En reiteradas oportunidades escuchamos que a Argentina le falta un rumbo económico, que no hay un plan, que la macroeconomía está enferma y que así no podemos crecer; entre otras consideraciones.
Necesitamos definir un modelo de país, saber a dónde queremos llegar, por qué ir hacia allí y cómo hacerlo, y a partir de eso establecer una hoja de ruta, una agenda en función de ese itinerario. Nuestro accionar debe regirse por una visión integral surgida de un diagnóstico que nos proyecte hacia el futuro, no podemos vivir improvisando de acuerdo a la coyuntura, emparchando problemas sin implementar soluciones de fondo. Por eso entendemos que para establecer la agenda parlamentaria primero debemos definir un modelo de país para que todas las propuestas legislativas vayan en función del mismo, algo que de lo que hoy carecemos, o tenemos muy parcialmente.
Argentina, por su Constitución, su historia y sus recursos, tiene el potencial de definirse hacia adelante como un país verdaderamente federal, con un sólido equilibrio institucional entre sus tres poderes, con una economía sólida y diversificada que le permita insertarse en el mundo y que tome a la educación, el conocimiento y el desarrollo científico como base para el desarrollo humano. Si aceptamos estas premisas que permitan redefinir el rumbo y modelo de nuestro país será más sencillo entonces construir una agenda parlamentaria de amplio consenso.

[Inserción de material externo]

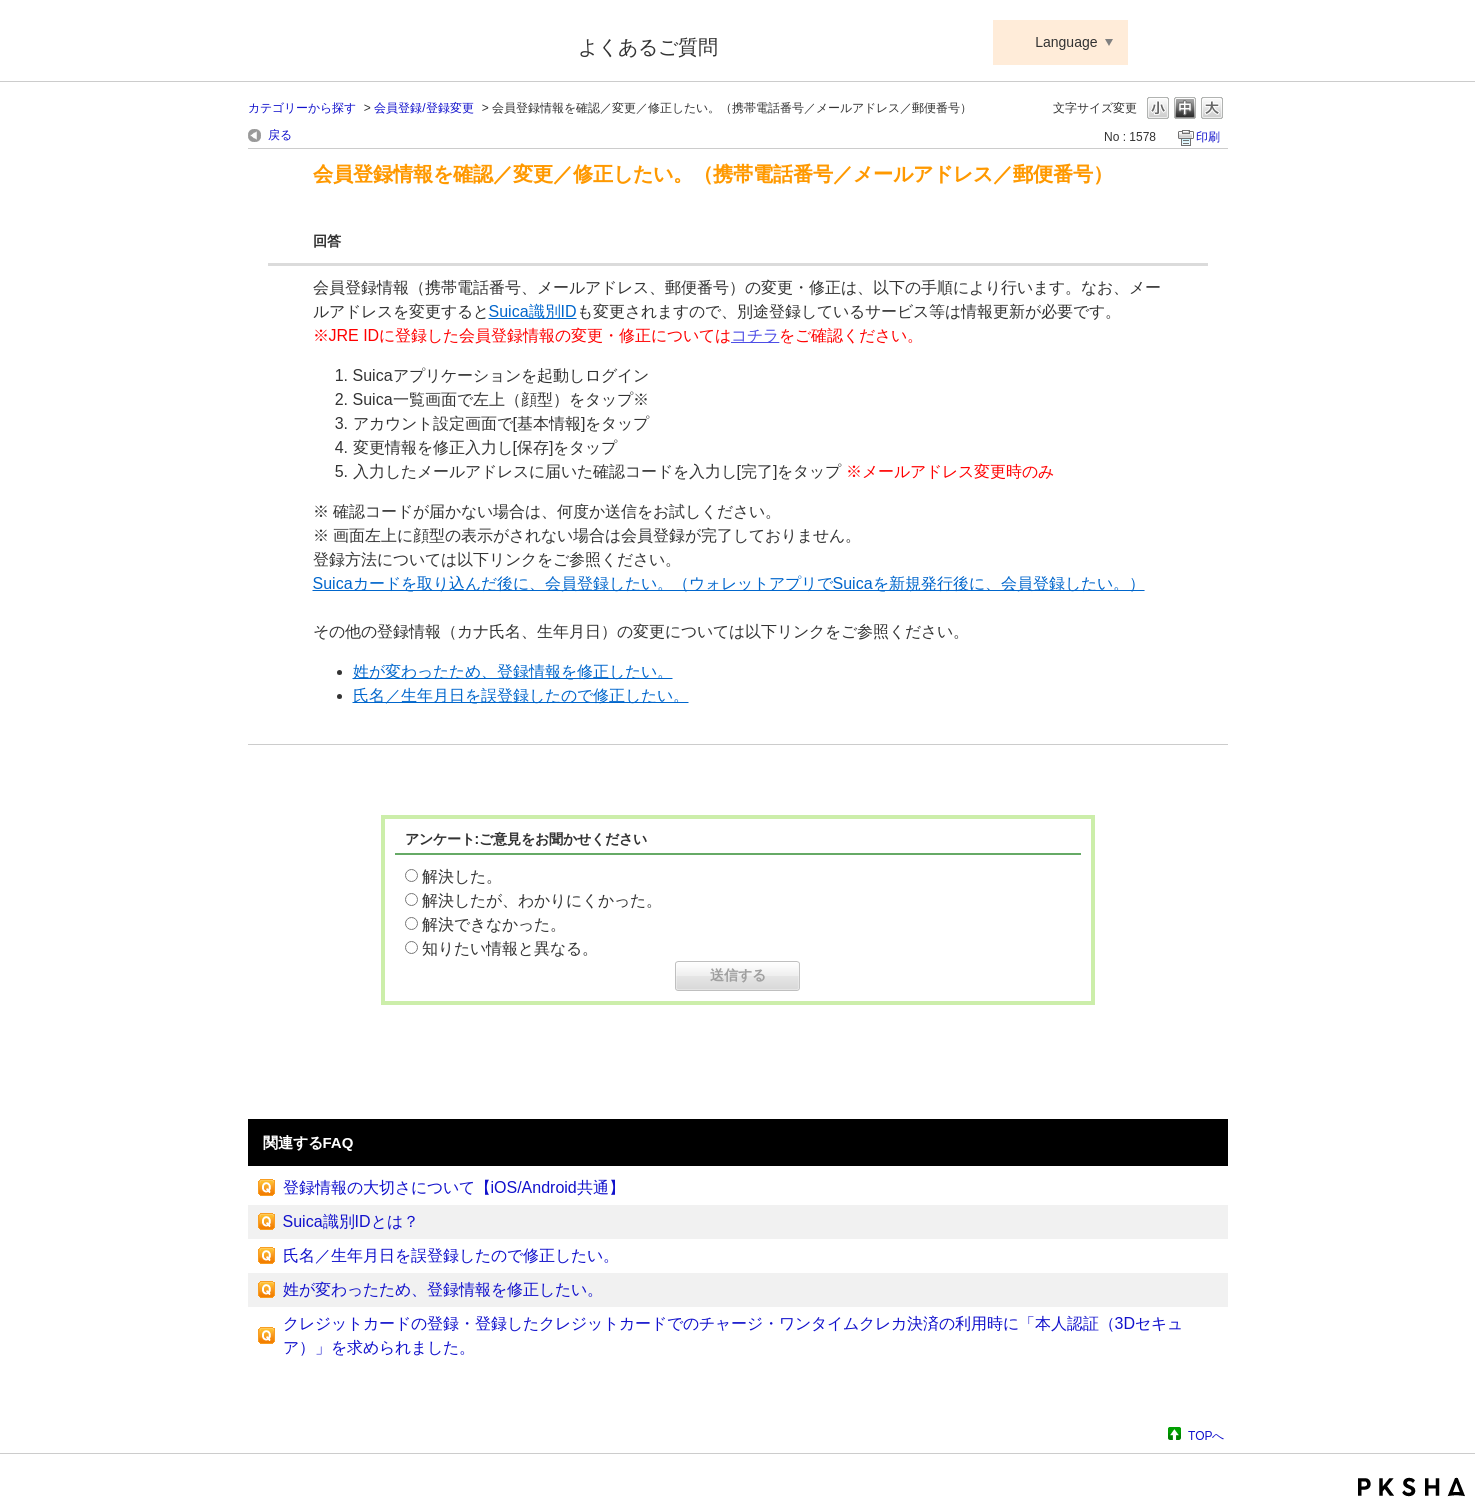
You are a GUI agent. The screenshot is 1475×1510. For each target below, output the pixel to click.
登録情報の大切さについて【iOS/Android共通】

Un País verdaderamente Federal. Leyes que permitan una redefinición de responsabilidades y funciones de las tres jurisdicciones: municipal, provincial y nacional; con una descentralización institucional real de recursos, con un nuevo esquema impositivo, donde las provincias coparticipen a la Nación y una Ley de Presupuesto que contemple la heterogeneidad y las características regionales de nuestra Nación.
División de Poderes. Esto hace a la calidad institucional y a la fortaleza del sistema democrático, limitando las facultades delegadas del Congreso de la Nación al Poder Ejecutivo, recuperando a los DNU como excepción y no como regla y con una justicia eficiente y eficaz que no sea influenciada por el poder de turno.
Una economía sólida y diversificada. Argentina necesita ordenar sus variables económicas y todo proyecto debe conducir a disminuir el déficit fiscal y lograr el superávit fiscal, unificar el tipo de cambio, tener inflación de un dígito, créditos a tasas razonables, desarrollo sustentable y generación de fuentes de trabajo genuinas. En tal sentido, debemos llevar adelante una política exterior inteligente y pragmática en la relación con los otros Estados, para fortalecer el posicionamiento e inserción de Argentina en el mundo. Asimismo, incentivar y diversificar las exportaciones para ganar nuevos mercados y sostenerlos en el largo plazo.
Estas son las mejores condiciones para llevar adelante programas de inversión en materia agroindustrial, en el sector automotriz, en el energético y en el científico tecnológico; si no logramos estas bases mínimas todas las iniciativas se convertirán en nuevas frustraciones.
Por último (pero no menos importante, sino todo lo contrario) debemos devolverle a la educación el rol preponderante que supo tener en nuestra historia. Argentina supo liderar la educación en toda América Latina, era un modelo a imitar, tanto su escuela primaria como secundaria, sus escuelas técnicas y por supuesto sus universidades, generadoras de premios Nobel y de científicos reconocidos alrededor del mundo. Debe ser una prioridad absoluta recuperar ese camino que ya fue trazado, pero ahora con miras al mundo del siglo XXI y siempre teniendo en cuenta que el conocimiento es la mayor riqueza de un país, no es un lujo de los países ricos, es lo que nos va a sacar de este espiral decadente y nos va a impulsar al desarrollo. Y para eso hay que invertir en nuestra gente, en todos y cada uno de los argentinos.
Ya sabemos que no hay viento favorable si uno no sabe dónde va. Por eso, si logramos acordar estos puntos básicos y esenciales, será más fácil la tarea de lograr consensos entre todas las fuerzas y sectores y construir así una agenda parlamentaria sólida y con mirada de largo plazo, porque cada proyecto estará entonces en función de ese modelo de país que soñamos construir. Podemos hacerlo, debemos hacerlo.